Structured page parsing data
....................

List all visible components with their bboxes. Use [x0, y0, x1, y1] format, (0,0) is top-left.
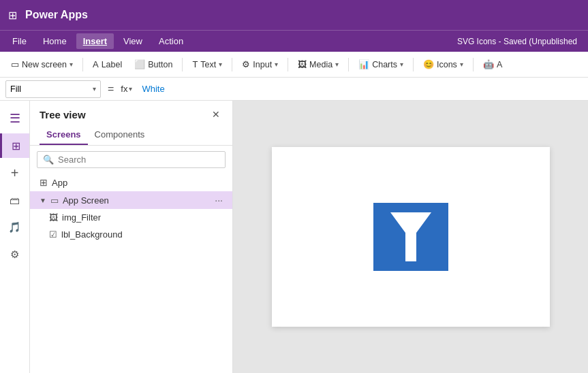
new-screen-chevron: ▾: [69, 61, 73, 68]
property-value: Fill: [10, 84, 21, 94]
app-label: App: [52, 178, 223, 188]
text-icon: T: [192, 59, 198, 69]
input-icon: ⚙: [242, 59, 250, 69]
media-icon: 🖼: [298, 59, 307, 69]
tree-item-app[interactable]: ⊞ App: [30, 174, 232, 191]
dropdown-chevron: ▾: [93, 85, 96, 93]
icons-label: Icons: [437, 60, 457, 69]
imgfilter-label: img_Filter: [62, 212, 223, 223]
app-canvas[interactable]: [272, 147, 550, 327]
app-icon: ⊞: [40, 177, 48, 188]
app-title: Power Apps: [25, 9, 88, 21]
more-button[interactable]: ···: [215, 195, 223, 206]
label-label: Label: [102, 60, 123, 69]
lblbg-label: lbl_Background: [61, 229, 223, 240]
fx-label-text: fx: [121, 84, 127, 94]
toolbar-sep-4: [288, 58, 288, 71]
text-label: Text: [200, 60, 216, 69]
toolbar: ▭ New screen ▾ A Label ⬜ Button T Text ▾…: [0, 52, 588, 78]
label-icon: ☑: [49, 229, 57, 240]
appscreen-label: App Screen: [63, 195, 211, 206]
text-chevron: ▾: [219, 61, 222, 68]
button-label: Button: [148, 60, 172, 69]
formula-bar: Fill ▾ = fx ▾ White: [0, 78, 588, 101]
screen-icon: ▭: [50, 195, 59, 206]
ai-icon: 🤖: [483, 59, 494, 69]
image-icon: 🖼: [49, 212, 58, 223]
tree-header: Tree view ✕: [30, 101, 232, 125]
menu-file[interactable]: File: [5, 33, 33, 49]
toolbar-sep-7: [473, 58, 474, 71]
input-chevron: ▾: [275, 61, 278, 68]
charts-chevron: ▾: [400, 61, 403, 68]
icons-icon: 😊: [423, 59, 434, 69]
sidebar-data-button[interactable]: 🗃: [3, 188, 27, 212]
sidebar-add-button[interactable]: +: [3, 161, 27, 185]
media-chevron: ▾: [335, 61, 339, 68]
toolbar-sep-6: [413, 58, 414, 71]
filter-svg: [390, 212, 431, 261]
new-screen-button[interactable]: ▭ New screen ▾: [5, 56, 78, 72]
tree-title: Tree view: [40, 109, 86, 120]
filter-icon-container: [373, 203, 448, 271]
icons-chevron: ▾: [460, 61, 463, 68]
search-icon: 🔍: [43, 155, 54, 165]
menu-action[interactable]: Action: [152, 33, 190, 49]
tree-item-appscreen[interactable]: ▼ ▭ App Screen ···: [30, 191, 232, 209]
media-button[interactable]: 🖼 Media ▾: [292, 56, 344, 72]
fx-chevron: ▾: [129, 85, 132, 93]
tree-panel: Tree view ✕ Screens Components 🔍 ⊞ App ▼…: [30, 101, 233, 373]
button-button[interactable]: ⬜ Button: [129, 56, 178, 72]
svg-marker-0: [390, 212, 431, 261]
ai-label: A: [497, 60, 502, 69]
input-button[interactable]: ⚙ Input ▾: [236, 56, 283, 72]
sidebar-controls-button[interactable]: ⚙: [3, 242, 27, 267]
toolbar-sep-1: [82, 58, 83, 71]
new-screen-icon: ▭: [11, 59, 19, 69]
label-icon: A: [93, 59, 99, 69]
charts-icon: 📊: [358, 59, 369, 69]
fx-button[interactable]: fx ▾: [121, 84, 132, 94]
main-layout: ☰ ⊞ + 🗃 🎵 ⚙ Tree view ✕ Screens Componen…: [0, 101, 588, 373]
charts-button[interactable]: 📊 Charts ▾: [353, 56, 409, 72]
property-dropdown[interactable]: Fill ▾: [5, 80, 101, 98]
input-label: Input: [253, 60, 272, 69]
close-button[interactable]: ✕: [209, 108, 223, 121]
left-sidebar: ☰ ⊞ + 🗃 🎵 ⚙: [0, 101, 30, 373]
tree-tabs: Screens Components: [30, 125, 232, 146]
tree-item-imgfilter[interactable]: 🖼 img_Filter: [30, 209, 232, 226]
media-label: Media: [309, 60, 332, 69]
button-icon: ⬜: [134, 59, 145, 69]
sidebar-menu-button[interactable]: ☰: [3, 106, 27, 131]
sidebar-screens-button[interactable]: ⊞: [0, 133, 29, 158]
expand-icon[interactable]: ▼: [40, 197, 46, 204]
search-box: 🔍: [37, 151, 226, 168]
top-bar: ⊞ Power Apps: [0, 0, 588, 30]
icons-button[interactable]: 😊 Icons ▾: [418, 56, 469, 72]
search-input[interactable]: [58, 155, 219, 165]
toolbar-sep-5: [348, 58, 349, 71]
tree-item-lblbg[interactable]: ☑ lbl_Background: [30, 226, 232, 243]
formula-value[interactable]: White: [136, 84, 164, 94]
label-button[interactable]: A Label: [87, 56, 127, 72]
sidebar-media-button[interactable]: 🎵: [3, 215, 27, 240]
grid-icon[interactable]: ⊞: [8, 9, 17, 22]
screens-icon: ⊞: [12, 140, 20, 152]
text-button[interactable]: T Text ▾: [187, 56, 228, 72]
tab-screens[interactable]: Screens: [40, 125, 88, 145]
menu-view[interactable]: View: [117, 33, 149, 49]
menu-bar: File Home Insert View Action SVG Icons -…: [0, 30, 588, 52]
menu-insert[interactable]: Insert: [76, 33, 114, 49]
tree-items: ⊞ App ▼ ▭ App Screen ··· 🖼 img_Filter ☑ …: [30, 174, 232, 373]
menu-home[interactable]: Home: [36, 33, 74, 49]
charts-label: Charts: [372, 60, 397, 69]
save-status: SVG Icons - Saved (Unpublished: [457, 37, 583, 46]
toolbar-sep-2: [182, 58, 183, 71]
canvas-area: [233, 101, 588, 373]
tab-components[interactable]: Components: [88, 125, 152, 145]
equals-sign: =: [105, 83, 117, 95]
ai-button[interactable]: 🤖 A: [478, 56, 508, 72]
new-screen-label: New screen: [22, 60, 67, 69]
toolbar-sep-3: [232, 58, 232, 71]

....................

Search the data and copy each line containing "title".

app-title: Power Apps: [25, 9, 88, 21]
tree-title: Tree view: [40, 109, 86, 120]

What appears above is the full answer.